# TensorFlow 101

Getting Started with TensorFlow - https://www.tensorflow.org/get_started/

## The TensorFlow programming stack

As the following illustration shows, TensorFlow provides a programming stack consisting of multiple API layers:

![](https://www.tensorflow.org/images/tensorflow_programming_environment.png)

As you start writing TensorFlow programs, we strongly recommend focusing on the following two high-level APIs:

- Estimators, which represent a complete model. The Estimator API provides methods to train the model, to judge the model's accuracy, and to generate predictions.

- Datasets, which build a data input pipeline. The Dataset API has methods to load and manipulate data, and feed it into your model. The Dataset API meshes well with the Estimators API.

The **training set** contains the examples that we'll use to train the model; the **test set** contains the examples that we'll use to evaluate the trained model's effectiveness.

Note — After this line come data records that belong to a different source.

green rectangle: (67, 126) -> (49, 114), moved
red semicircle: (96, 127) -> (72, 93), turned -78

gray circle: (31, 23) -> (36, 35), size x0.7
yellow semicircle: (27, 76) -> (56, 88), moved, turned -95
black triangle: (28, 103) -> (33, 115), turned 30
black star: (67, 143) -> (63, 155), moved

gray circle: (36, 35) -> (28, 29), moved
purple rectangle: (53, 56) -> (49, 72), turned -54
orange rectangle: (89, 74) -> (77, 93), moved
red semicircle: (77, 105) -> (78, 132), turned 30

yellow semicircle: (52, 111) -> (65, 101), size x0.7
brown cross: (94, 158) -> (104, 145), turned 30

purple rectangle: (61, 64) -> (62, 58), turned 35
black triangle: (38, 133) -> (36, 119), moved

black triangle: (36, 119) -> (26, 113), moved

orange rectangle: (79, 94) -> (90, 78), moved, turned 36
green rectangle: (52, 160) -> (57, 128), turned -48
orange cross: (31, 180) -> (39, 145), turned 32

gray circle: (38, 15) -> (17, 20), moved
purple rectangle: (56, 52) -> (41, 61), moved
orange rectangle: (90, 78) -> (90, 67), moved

The training set and test set started out as a single data set. Then, someone split the examples, with the majority going into the training set and the remainder going into the test set. Adding examples to the training set usually builds a better model; however, adding more examples to the test set enables us to better gauge the model's effectiveness. Regardless of the split, the examples in the test set must be separate from the examples in the training set. Otherwise, you can't accurately determine the model's effectiveness.

The premade_estimators.py program relies on the **load_data** function in the adjacent **project_name.py** file to read in and parse the training set and test set. 

## The Algorithm

The program trains a Deep Neural Network classifier model having the following topology:

- 2 hidden layers.
- Each hidden layer contains 10 nodes.

The following figure illustrates the features, hidden layers, and predictions (not all of the nodes in the hidden layers are shown):

![](https://www.tensorflow.org/images/custom_estimators/full_network.png)

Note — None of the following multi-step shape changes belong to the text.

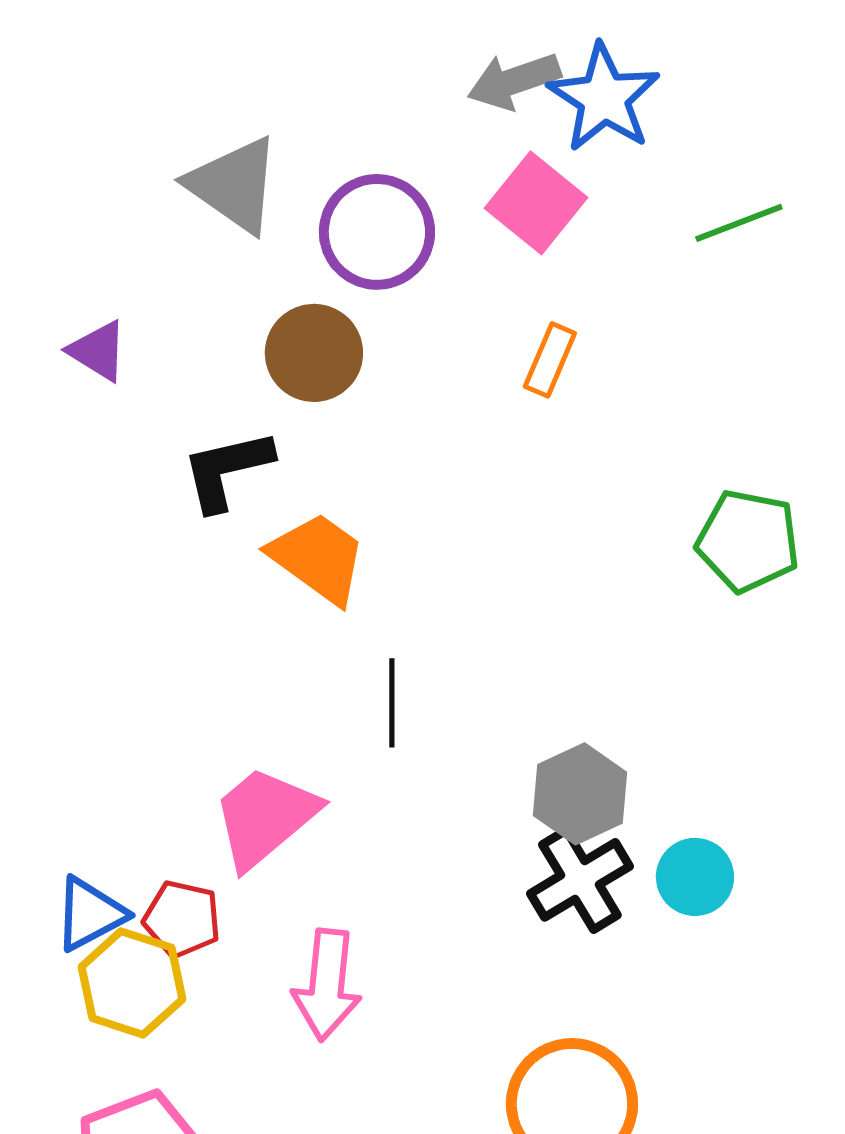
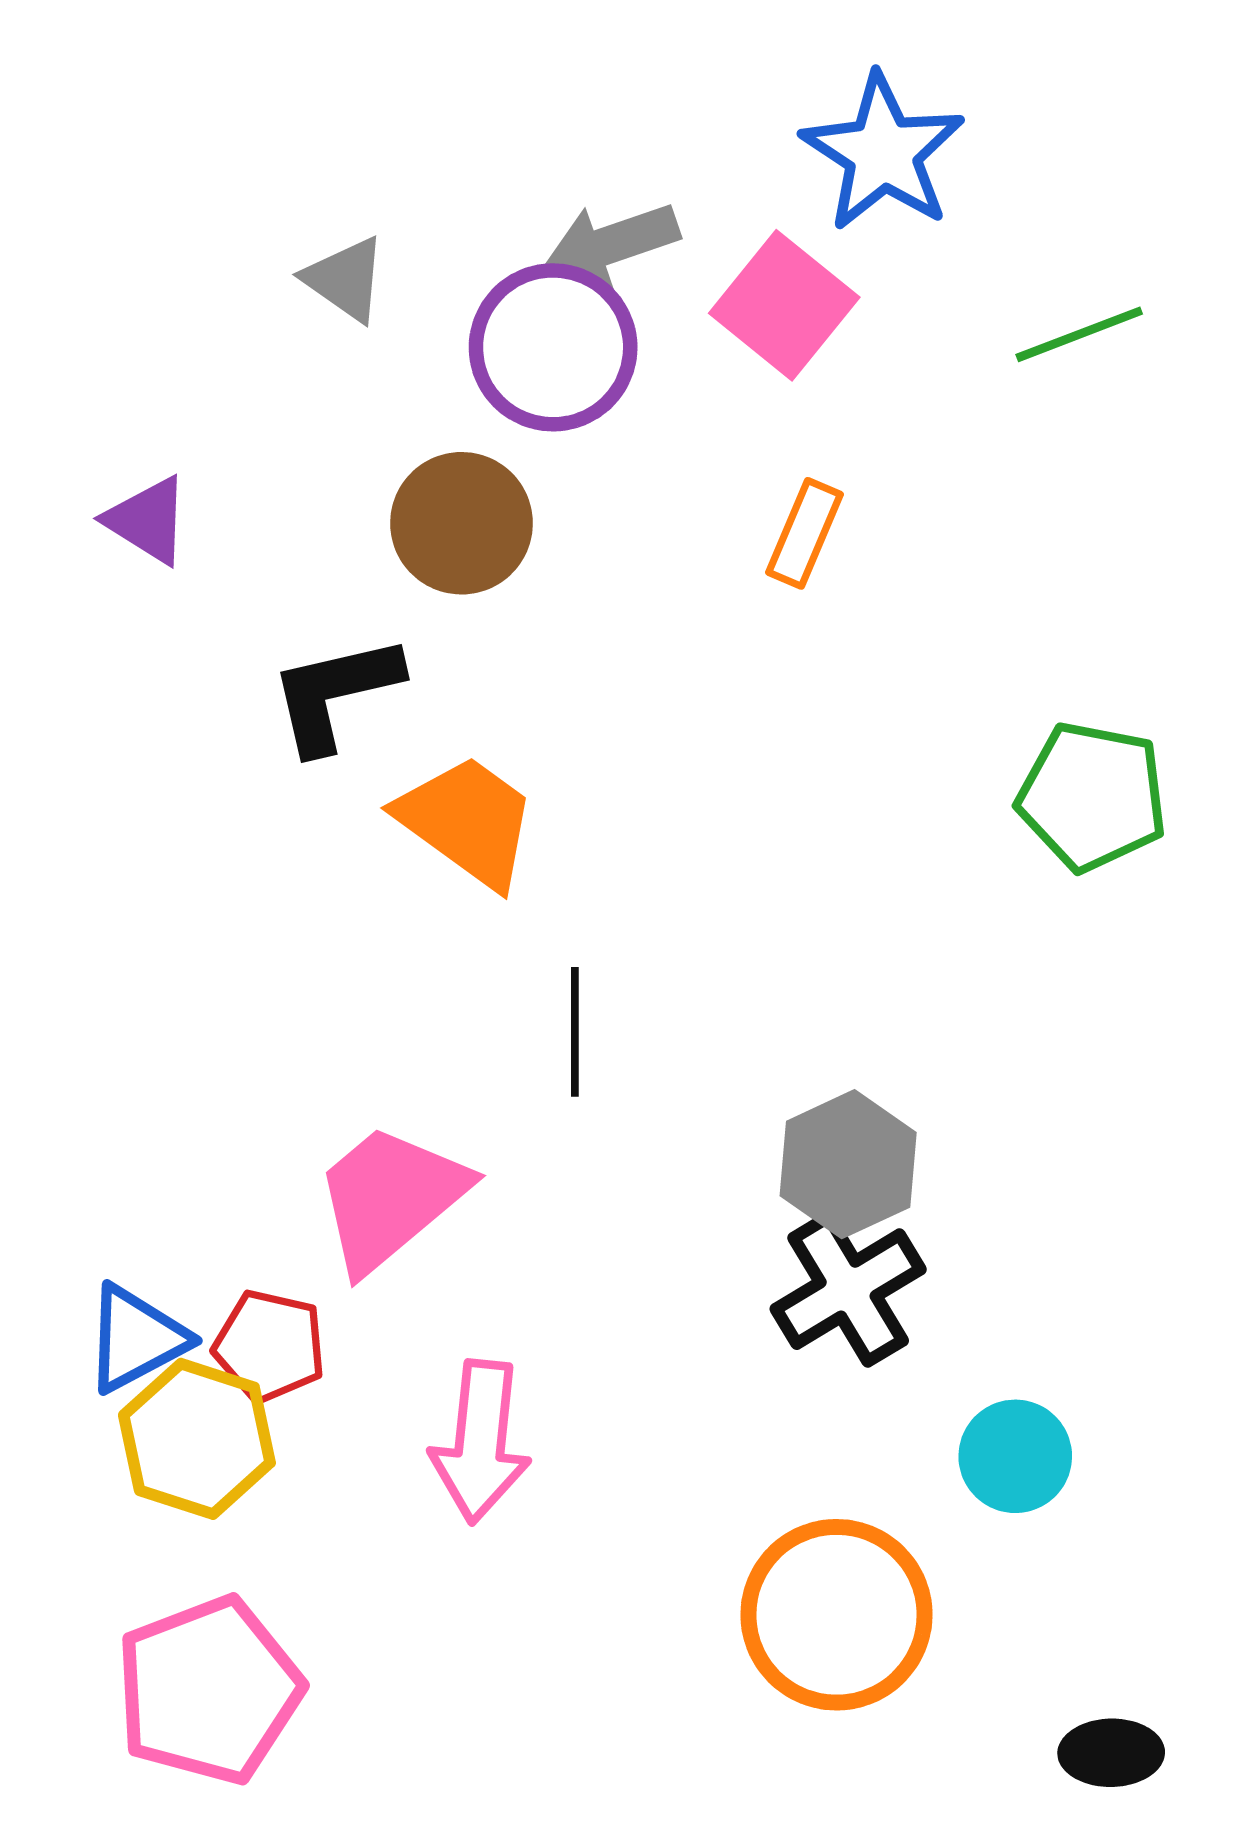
gray arrow: (514, 81) -> (611, 244), moved
gray triangle: (234, 185) -> (345, 279), size x0.6
cyan circle: (695, 877) -> (1015, 1456), moved

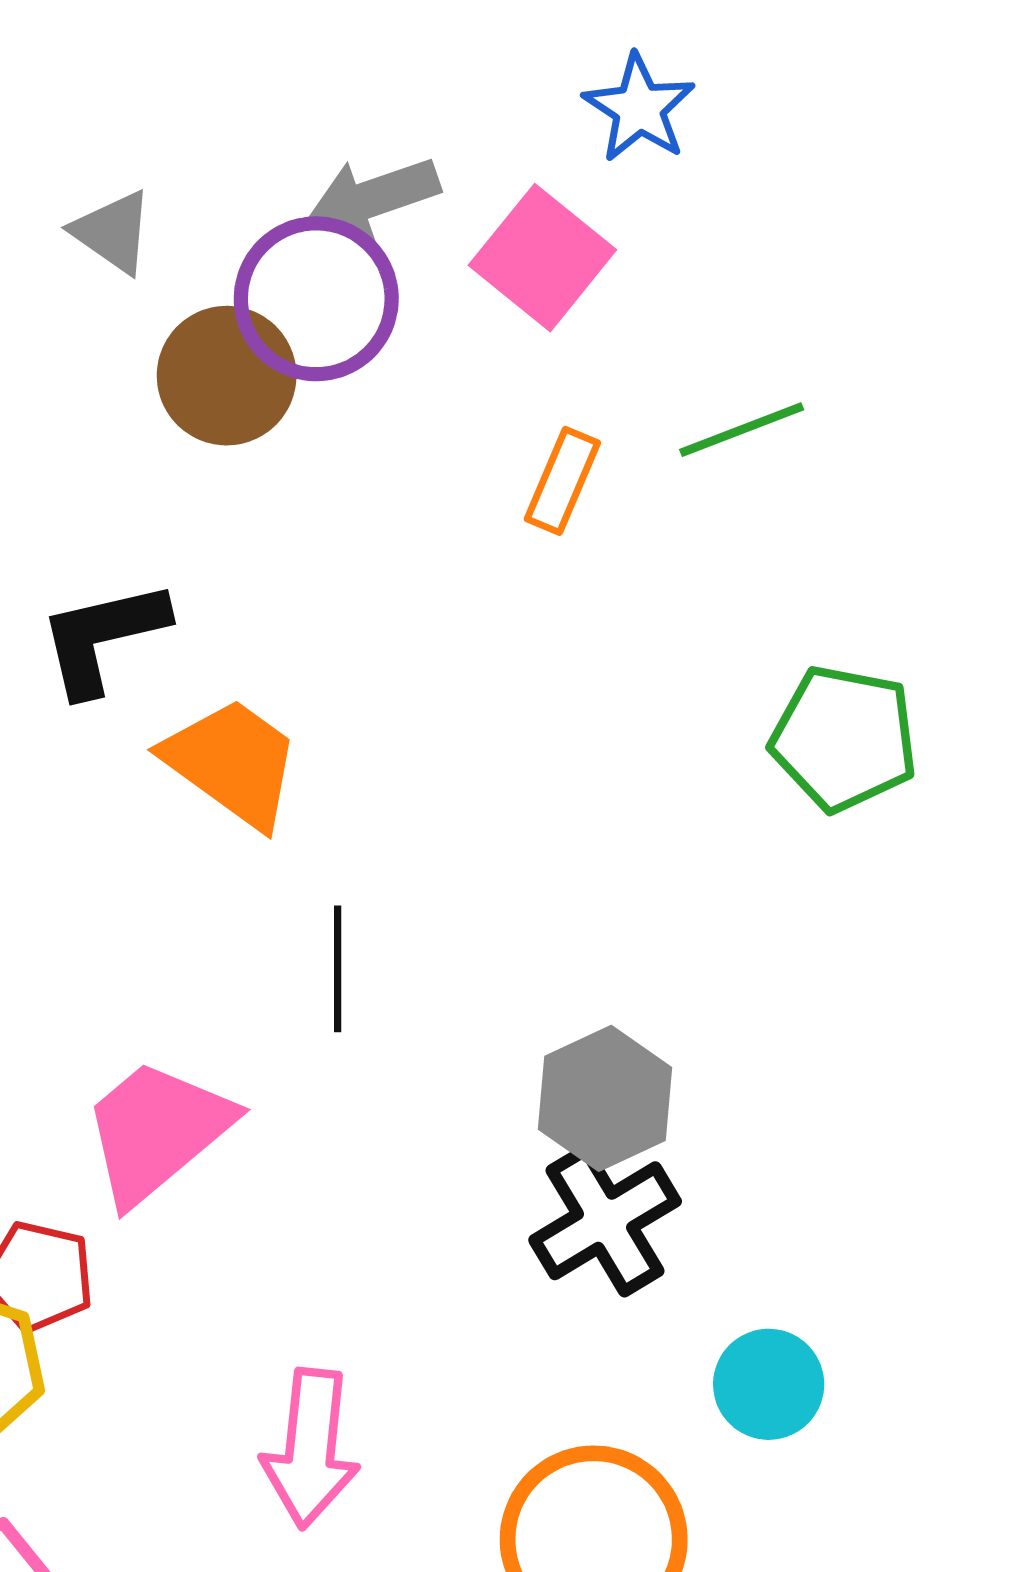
blue star: (883, 153) -> (639, 108), size x0.7
green line: (1079, 334) -> (742, 430), moved
brown circle: (462, 523) -> (227, 376), moved
pink arrow: (480, 1442) -> (311, 1448), moved

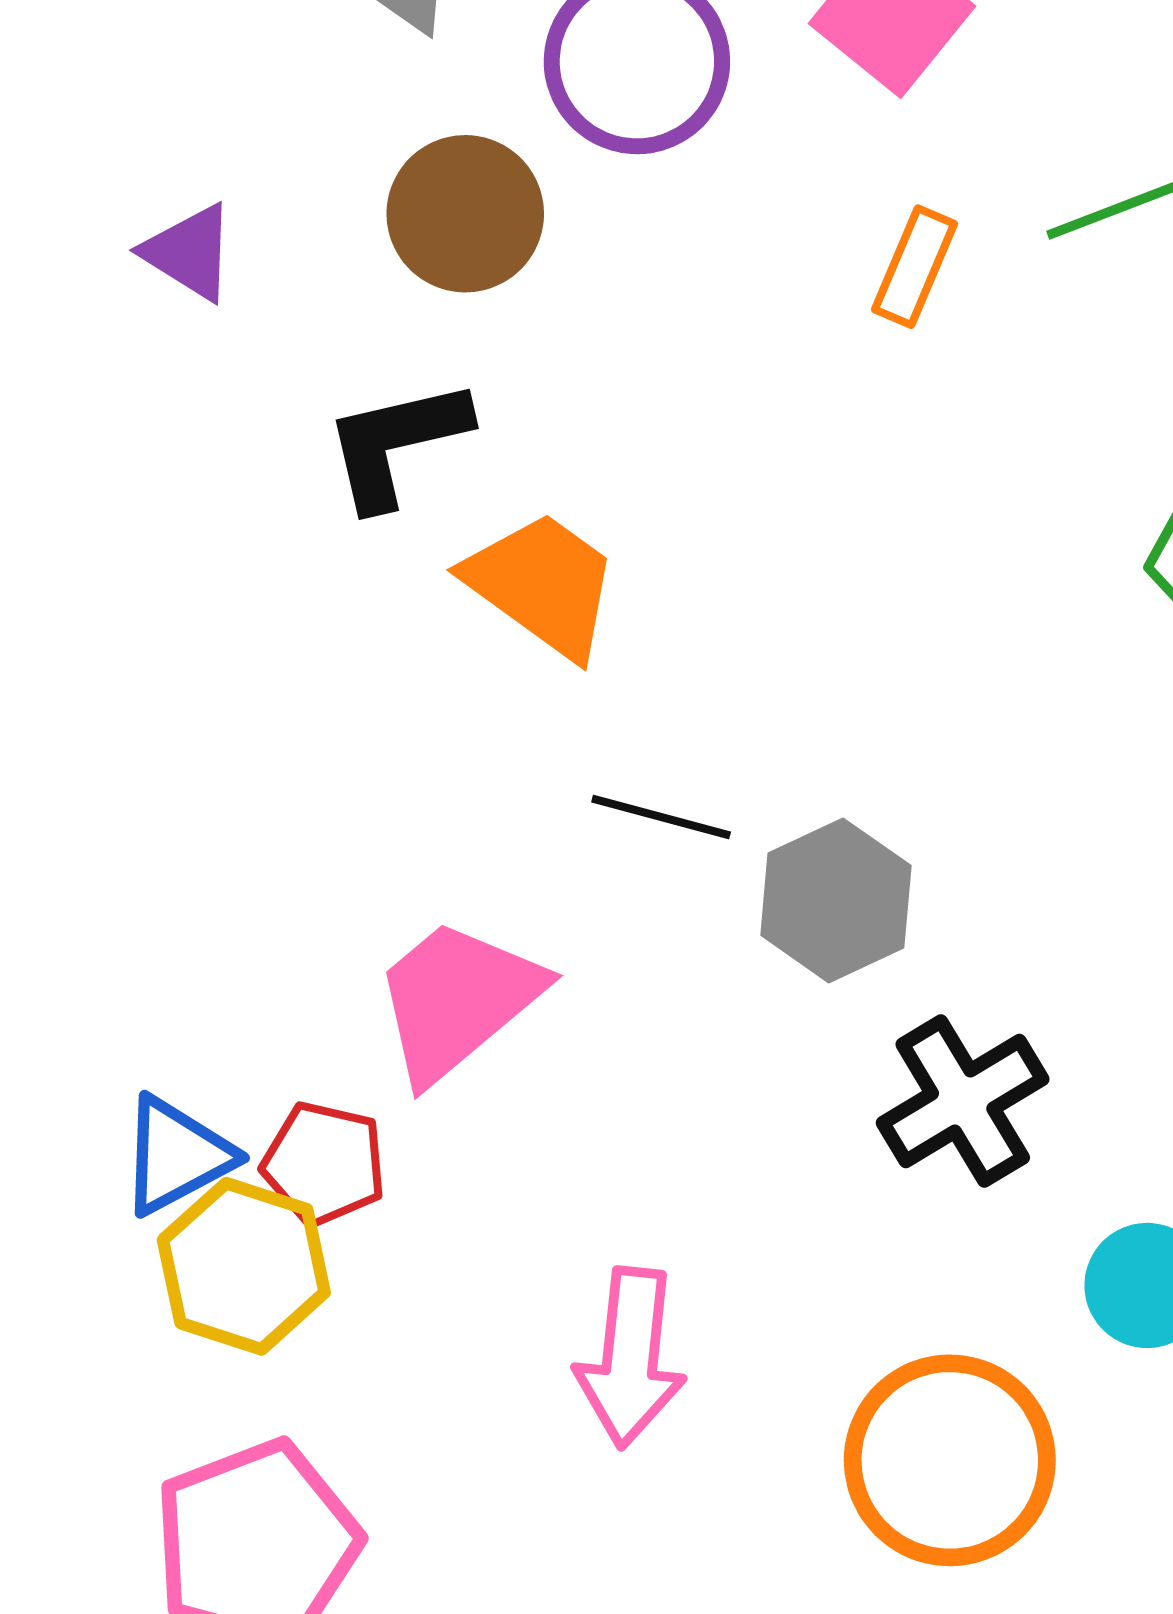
brown circle: (227, 376) -> (465, 214), moved
black line: (338, 969) -> (661, 817), turned -75
gray hexagon: (605, 1098) -> (836, 900), moved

## Overview of programming with Estimators

An Estimator is TensorFlow's high-level representation of a complete model. It handles the details of initialization, logging, saving and restoring, and many other features so you can concentrate on your model. For more details see Estimators.

An Estimator is any class derived from tf.estimator.Estimator. TensorFlow provides a collection of pre-made Estimators (for example, LinearRegressor) to implement common ML algorithms. Beyond those, you may write your own custom Estimators. We recommend using pre-made Estimators when just getting started with TensorFlow. After gaining expertise with the pre-made Estimators, we recommend optimizing your model by creating your own custom Estimators.

To write a TensorFlow program based on pre-made Estimators, you must perform the following tasks:

- Create one or more input functions.
- Define the model's feature columns.
- Instantiate an Estimator, specifying the feature columns and various hyperparameters.
- Call one or more methods on the Estimator object, passing the appropriate input function as the source of the data.

## Creating Input Functions

You must create input functions to supply data for training, evaluating, and prediction.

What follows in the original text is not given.